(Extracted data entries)
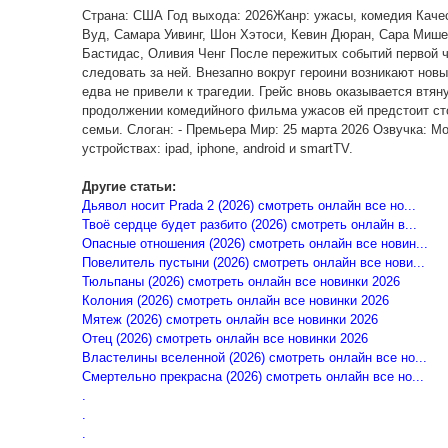
Страна: США Год выхода: 2026Жанр: ужасы, комедия Каче
Вуд, Самара Уивинг, Шон Хэтоси, Кевин Дюран, Сара Мише
Бастидас, Оливия Ченг После пережитых событий первой ч
следовать за ней. Внезапно вокруг героини возникают нов
едва не привели к трагедии. Грейс вновь оказывается втяну
продолжении комедийного фильма ужасов ей предстоит ст
семьи. Слоган: - Премьера Мир: 25 марта 2026 Озвучка: Mov
устройствах: ipad, iphone, android и smartTV.
Другие статьи:
Дьявол носит Prada 2 (2026) смотреть онлайн все но...
Твоё сердце будет разбито (2026) смотреть онлайн в...
Опасные отношения (2026) смотреть онлайн все новин...
Повелитель пустыни (2026) смотреть онлайн все нови...
Тюльпаны (2026) смотреть онлайн все новинки 2026
Колония (2026) смотреть онлайн все новинки 2026
Мятеж (2026) смотреть онлайн все новинки 2026
Отец (2026) смотреть онлайн все новинки 2026
Властелины вселенной (2026) смотреть онлайн все но...
Смертельно прекрасна (2026) смотреть онлайн все но...
.
.
.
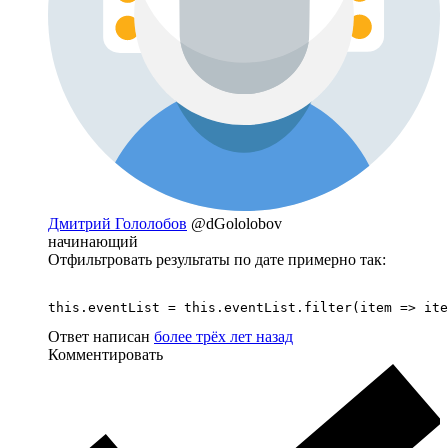
Дмитрий Гололобов
@dGololobov
начинающий
Отфильтровать результаты по дате примерно так:
this.eventList = this.eventList.filter(item => ite
Ответ написан
более трёх лет назад
Комментировать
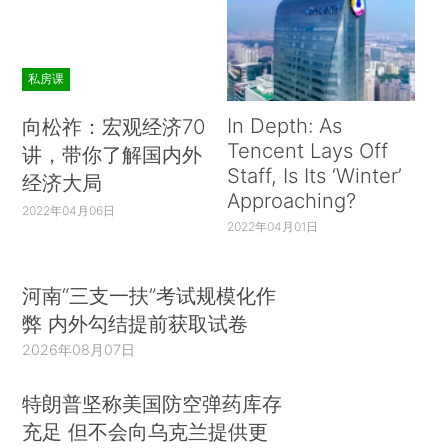
私房课
In Depth: As
向松祚：宏观经济70
Tencent Lays Off
讲，带你了解国内外
Staff, Is Its ‘Winter’
经济大局
Approaching?
2022年04月06日
2022年04月01日
河南“三支一扶”考试规模化作
弊 内外勾结提前获取试卷
2026年08月07日
特朗普坚称美国防空弹药库存
充足 但不会向乌克兰提供更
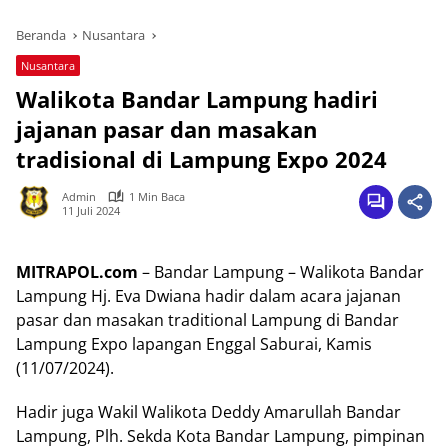
Beranda
Nusantara
Nusantara
Walikota Bandar Lampung hadiri
jajanan pasar dan masakan
tradisional di Lampung Expo 2024
Admin
1 Min Baca
11 Juli 2024
MITRAPOL.com
– Bandar Lampung – Walikota Bandar
Lampung Hj. Eva Dwiana hadir dalam acara jajanan
pasar dan masakan traditional Lampung di Bandar
Lampung Expo lapangan Enggal Saburai, Kamis
(11/07/2024).
Hadir juga Wakil Walikota Deddy Amarullah Bandar
Lampung, Plh. Sekda Kota Bandar Lampung, pimpinan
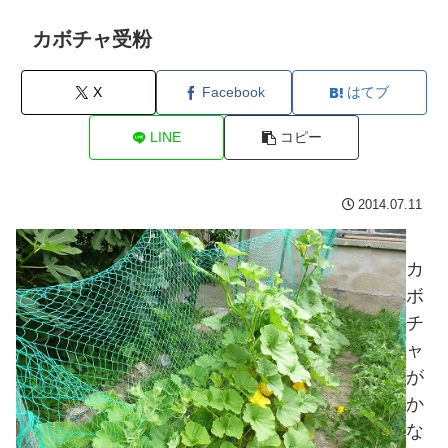
カボチャ受粉
X
Facebook
はてブ
LINE
コピー
2014.07.11
カ
ボ
チ
ャ
が
か
な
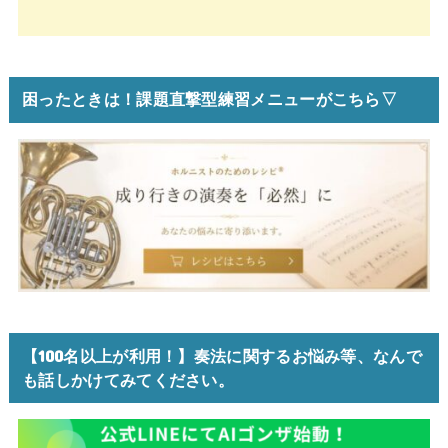
困ったときは！課題直撃型練習メニューがこちら▽
【100名以上が利用！】奏法に関するお悩み等、なんで
も話しかけてみてください。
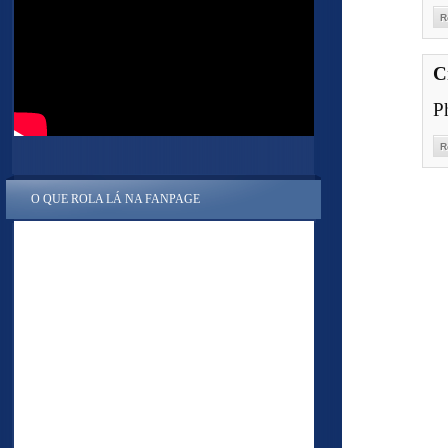
R
C
P
R
O QUE ROLA LÁ NA FANPAGE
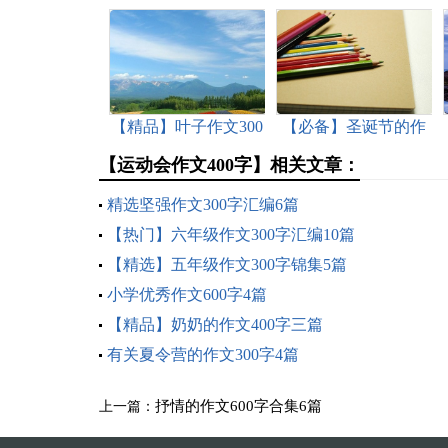
【精品】叶子作文300
【必备】圣诞节的作
字集合5篇
文400字集合5篇
【运动会作文400字】相关文章：
精选坚强作文300字汇编6篇
【热门】六年级作文300字汇编10篇
【精选】五年级作文300字锦集5篇
小学优秀作文600字4篇
【精品】奶奶的作文400字三篇
有关夏令营的作文300字4篇
抒情的作文600字合集6篇
上一篇：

_Work required_. Look over the records. Copy the lines that include the word "Bandar".

_Response_.
Walikota Bandar Lampung hadiri
– Bandar Lampung – Walikota Bandar
pasar dan masakan traditional Lampung di Bandar
Hadir juga Wakil Walikota Deddy Amarullah Bandar
Lampung, Plh. Sekda Kota Bandar Lampung, pimpinan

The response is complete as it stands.